- _Work request_: The result should be an exact copy of the entries that follow, with no pictures included.

Page images and extracted text:
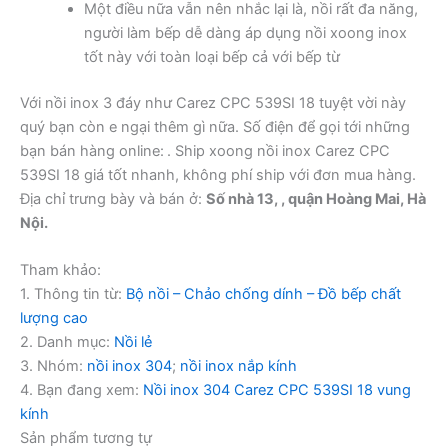
Một điều nữa vẫn nên nhắc lại là, nồi rất đa năng,
người làm bếp dễ dàng áp dụng nồi xoong inox
tốt này với toàn loại bếp cả với bếp từ
Với nồi inox 3 đáy như Carez CPC 539SI 18 tuyệt vời này
quý bạn còn e ngại thêm gì nữa. Số điện để gọi tới những
bạn bán hàng online:
. Ship xoong nồi inox Carez CPC
539SI 18 giá tốt nhanh, không phí ship với đơn mua hàng.
Địa chỉ trưng bày và bán ở:
Số nhà 13, , quận Hoàng Mai, Hà
Nội.
Tham khảo:
1. Thông tin từ:
Bộ nồi – Chảo chống dính – Đồ bếp chất
lượng cao
2. Danh mục:
Nồi lẻ
3. Nhóm:
nồi inox 304
;
nồi inox nắp kính
4. Bạn đang xem:
Nồi inox 304 Carez CPC 539SI 18 vung
kính
Sản phẩm tương tự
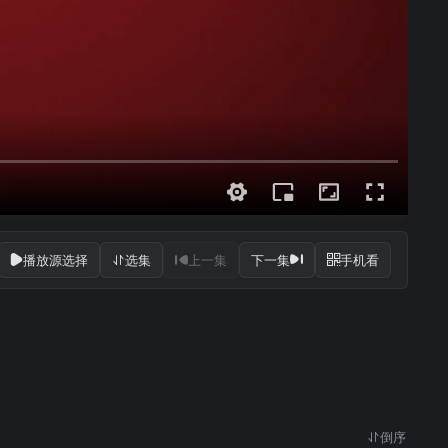
播放源选择
选集
上一集
下一集
手机看
倒序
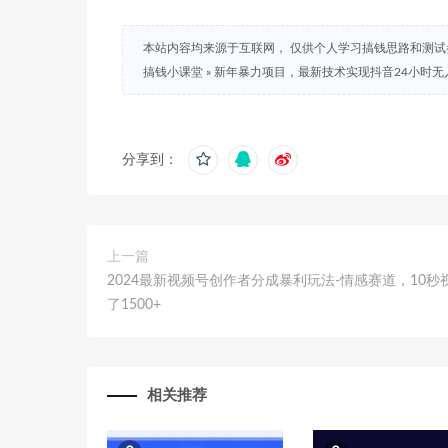
本站内容均来源于互联网， 仅供个人学习搞钱思路和测
搞钱小课堂
»
新年暴力项目，最新技术实现抖音24小时无
分享到：
上一篇
2024最新视频号创作者分成暴利玩法-情感赛道，10秒
了1500+
相关推荐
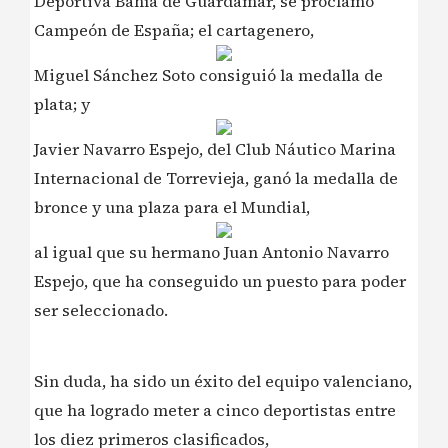
Deportiva Bahía de Guardamar, se proclamó
Campeón de España; el cartagenero,
Miguel Sánchez Soto consiguió la medalla de
plata; y
Javier Navarro Espejo, del Club Náutico Marina
Internacional de Torrevieja, ganó la medalla de
bronce y una plaza para el Mundial,
al igual que su hermano Juan Antonio Navarro
Espejo, que ha conseguido un puesto para poder
ser seleccionado.
Sin duda, ha sido un éxito del equipo valenciano,
que ha logrado meter a cinco deportistas entre
los diez primeros clasificados,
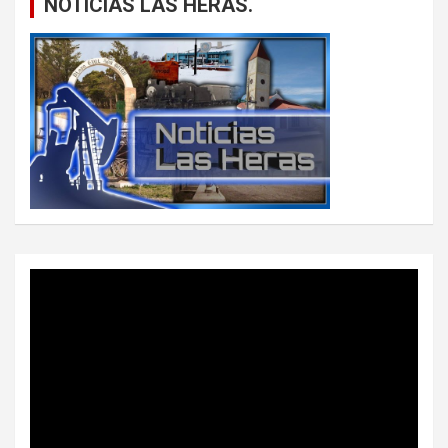
NOTICIAS LAS HERAS.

- _Answer section_:
Một điều nữa vẫn nên nhắc lại là, nồi rất đa năng,
người làm bếp dễ dàng áp dụng nồi xoong inox
tốt này với toàn loại bếp cả với bếp từ
Với nồi inox 3 đáy như Carez CPC 539SI 18 tuyệt vời này
quý bạn còn e ngại thêm gì nữa. Số điện để gọi tới những
bạn bán hàng online:
. Ship xoong nồi inox Carez CPC
539SI 18 giá tốt nhanh, không phí ship với đơn mua hàng.
Địa chỉ trưng bày và bán ở:
Số nhà 13, , quận Hoàng Mai, Hà
Nội.
Tham khảo:
1. Thông tin từ:
Bộ nồi – Chảo chống dính – Đồ bếp chất
lượng cao
2. Danh mục:
Nồi lẻ
3. Nhóm:
nồi inox 304
;
nồi inox nắp kính
4. Bạn đang xem:
Nồi inox 304 Carez CPC 539SI 18 vung
kính
Sản phẩm tương tự
播放源选择
选集
上一集
下一集
手机看
倒序
本站内容均来源于互联网， 仅供个人学习搞钱思路和测
搞钱小课堂
»
新年暴力项目，最新技术实现抖音24小时无
分享到：
上一篇
2024最新视频号创作者分成暴利玩法-情感赛道，10秒
了1500+
相关推荐
Deportiva Bahía de Guardamar, se proclamó
Campeón de España; el cartagenero,
Miguel Sánchez Soto consiguió la medalla de
plata; y
Javier Navarro Espejo, del Club Náutico Marina
Internacional de Torrevieja, ganó la medalla de
bronce y una plaza para el Mundial,
al igual que su hermano Juan Antonio Navarro
Espejo, que ha conseguido un puesto para poder
ser seleccionado.
Sin duda, ha sido un éxito del equipo valenciano,
que ha logrado meter a cinco deportistas entre
los diez primeros clasificados,
NOTICIAS LAS HERAS.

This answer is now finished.